Some residents said having such an ordinance would not be reassuring.

“Animal control already doesn’t enforce the ordinances in place,” Regan said. “So who is going to enforce monitoring of these irresponsible pet owners?”

After the September attack, Williams said, he realized that Animal Services was not alerted each time police responded to an animal call. All of his employees now get an alert on their phones whenever police are dispatched for one. He also said his agency aims to hire more officers.

“Yes, we made some mistakes, and we’ve tried to correct them” said Williams, who added, “I’m trying to look forward and make sure we’re handling the cases appropriately now.”

Hutchinson said the county has another problem in tracking dog ownership: some veterinarians do not license dogs. He estimates that less than 20 percent of dogs in the county are licensed.

“We’ve got a very imperfect system of who owns what dog,” the commissioner said.

“I weep for his dogs — the ones that were killed and the ones that were taken (that) night. Their lives were stolen from the first day that they went into his house.”

Davila said he apologized to the Carneys for the attack by his dogs. He said he had bought an electric fence earlier that week but had not yet installed it. Davila also said police killed his best dog, Dragon, and that his 5-year-old son misses the pet he used to ride around on in the house.

His neighbors said they will never feel safe if Davila owns dogs.

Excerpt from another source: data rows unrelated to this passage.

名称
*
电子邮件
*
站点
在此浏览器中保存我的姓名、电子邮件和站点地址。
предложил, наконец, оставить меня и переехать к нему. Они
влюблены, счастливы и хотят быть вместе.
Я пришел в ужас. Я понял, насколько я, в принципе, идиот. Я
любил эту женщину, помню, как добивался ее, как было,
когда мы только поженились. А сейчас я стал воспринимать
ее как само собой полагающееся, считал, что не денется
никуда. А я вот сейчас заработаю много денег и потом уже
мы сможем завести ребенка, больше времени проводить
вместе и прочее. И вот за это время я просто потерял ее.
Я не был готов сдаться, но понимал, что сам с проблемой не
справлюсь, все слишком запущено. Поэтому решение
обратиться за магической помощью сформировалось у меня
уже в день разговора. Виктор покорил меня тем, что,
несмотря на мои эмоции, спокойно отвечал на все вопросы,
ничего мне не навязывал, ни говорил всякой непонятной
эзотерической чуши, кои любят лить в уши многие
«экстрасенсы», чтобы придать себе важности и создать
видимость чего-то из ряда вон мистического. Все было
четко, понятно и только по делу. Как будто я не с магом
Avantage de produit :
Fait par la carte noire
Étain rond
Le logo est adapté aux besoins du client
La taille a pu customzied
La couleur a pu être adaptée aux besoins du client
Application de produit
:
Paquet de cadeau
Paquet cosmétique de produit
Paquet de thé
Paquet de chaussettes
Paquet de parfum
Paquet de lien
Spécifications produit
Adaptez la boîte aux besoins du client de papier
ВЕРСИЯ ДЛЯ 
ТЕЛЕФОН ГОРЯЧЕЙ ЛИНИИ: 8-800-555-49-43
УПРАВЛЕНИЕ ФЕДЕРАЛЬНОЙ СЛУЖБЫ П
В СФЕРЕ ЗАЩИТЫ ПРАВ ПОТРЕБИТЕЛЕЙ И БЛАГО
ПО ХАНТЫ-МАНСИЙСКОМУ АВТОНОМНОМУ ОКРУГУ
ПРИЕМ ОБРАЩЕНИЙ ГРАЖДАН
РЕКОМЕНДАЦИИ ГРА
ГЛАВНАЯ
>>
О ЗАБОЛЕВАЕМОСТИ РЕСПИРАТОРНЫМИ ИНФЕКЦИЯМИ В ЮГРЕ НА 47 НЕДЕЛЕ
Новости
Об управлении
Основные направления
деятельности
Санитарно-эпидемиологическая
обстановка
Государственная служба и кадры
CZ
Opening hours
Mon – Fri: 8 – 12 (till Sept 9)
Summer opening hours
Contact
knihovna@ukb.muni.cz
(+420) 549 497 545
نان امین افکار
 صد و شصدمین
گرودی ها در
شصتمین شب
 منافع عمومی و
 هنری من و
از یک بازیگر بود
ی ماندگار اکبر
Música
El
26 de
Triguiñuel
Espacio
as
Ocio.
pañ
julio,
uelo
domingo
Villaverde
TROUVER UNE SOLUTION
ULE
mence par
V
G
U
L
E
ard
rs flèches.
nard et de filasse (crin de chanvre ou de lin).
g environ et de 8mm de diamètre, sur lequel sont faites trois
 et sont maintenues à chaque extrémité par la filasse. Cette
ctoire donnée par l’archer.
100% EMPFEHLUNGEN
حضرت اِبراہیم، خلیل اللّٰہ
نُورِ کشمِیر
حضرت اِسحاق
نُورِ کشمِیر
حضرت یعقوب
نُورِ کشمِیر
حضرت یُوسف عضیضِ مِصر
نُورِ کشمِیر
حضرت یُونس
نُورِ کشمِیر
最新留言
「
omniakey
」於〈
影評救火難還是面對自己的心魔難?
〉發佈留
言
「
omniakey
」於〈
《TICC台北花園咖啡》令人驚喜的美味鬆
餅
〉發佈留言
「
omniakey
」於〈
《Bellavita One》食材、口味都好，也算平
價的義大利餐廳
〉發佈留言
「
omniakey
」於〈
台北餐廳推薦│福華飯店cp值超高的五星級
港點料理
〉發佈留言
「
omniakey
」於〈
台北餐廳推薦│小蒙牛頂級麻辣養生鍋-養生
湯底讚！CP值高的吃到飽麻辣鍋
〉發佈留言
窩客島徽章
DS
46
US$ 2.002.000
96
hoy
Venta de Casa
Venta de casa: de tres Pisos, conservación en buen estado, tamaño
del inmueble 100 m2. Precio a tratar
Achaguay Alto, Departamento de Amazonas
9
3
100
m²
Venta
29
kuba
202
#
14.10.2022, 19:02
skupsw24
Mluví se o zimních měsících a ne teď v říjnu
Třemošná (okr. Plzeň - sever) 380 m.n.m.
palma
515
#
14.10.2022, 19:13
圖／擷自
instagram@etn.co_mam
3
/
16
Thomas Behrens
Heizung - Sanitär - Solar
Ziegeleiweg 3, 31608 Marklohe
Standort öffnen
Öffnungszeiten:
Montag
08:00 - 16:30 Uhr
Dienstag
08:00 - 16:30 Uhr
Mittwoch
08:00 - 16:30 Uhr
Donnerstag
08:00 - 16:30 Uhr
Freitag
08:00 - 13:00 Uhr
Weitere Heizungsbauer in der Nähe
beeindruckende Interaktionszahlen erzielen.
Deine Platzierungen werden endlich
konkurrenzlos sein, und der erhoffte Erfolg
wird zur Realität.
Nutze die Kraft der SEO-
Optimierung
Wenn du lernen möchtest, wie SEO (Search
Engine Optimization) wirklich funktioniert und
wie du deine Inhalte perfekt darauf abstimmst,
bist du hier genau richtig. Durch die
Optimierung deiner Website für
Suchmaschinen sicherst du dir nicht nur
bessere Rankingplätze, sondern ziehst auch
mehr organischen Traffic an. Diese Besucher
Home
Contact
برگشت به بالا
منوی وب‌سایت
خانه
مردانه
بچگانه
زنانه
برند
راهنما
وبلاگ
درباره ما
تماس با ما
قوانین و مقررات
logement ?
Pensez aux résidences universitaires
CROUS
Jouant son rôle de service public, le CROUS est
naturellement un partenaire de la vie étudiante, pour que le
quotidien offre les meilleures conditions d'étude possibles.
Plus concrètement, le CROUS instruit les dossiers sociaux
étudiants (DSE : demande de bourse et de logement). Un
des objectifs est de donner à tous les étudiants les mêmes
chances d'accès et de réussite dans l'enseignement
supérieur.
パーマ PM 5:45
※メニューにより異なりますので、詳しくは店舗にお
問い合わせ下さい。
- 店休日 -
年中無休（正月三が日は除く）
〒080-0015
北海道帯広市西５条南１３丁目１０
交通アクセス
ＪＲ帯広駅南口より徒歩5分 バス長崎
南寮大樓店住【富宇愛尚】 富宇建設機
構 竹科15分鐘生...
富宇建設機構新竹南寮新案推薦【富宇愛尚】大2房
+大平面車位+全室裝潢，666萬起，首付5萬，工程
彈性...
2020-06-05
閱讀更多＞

After the attack against his family, Wayne Carney sought reassurance that it would never happen again. Animal Services advised him to bury chicken wire beneath his fence and buy a gun.

Virginia Brisette Hirshik, 51, lives across the street from Davila. Hirshik called GPD one day in November to complain that Davila’s pit bulls were barking for 30 minutes straight.

Hirshik said it’s not about the type of dog, but how they’re treated.

“I weep for his dogs — the ones that were killed and the ones that were taken (that) night,” she said. “Their lives were stolen from the first day that they went into his house.”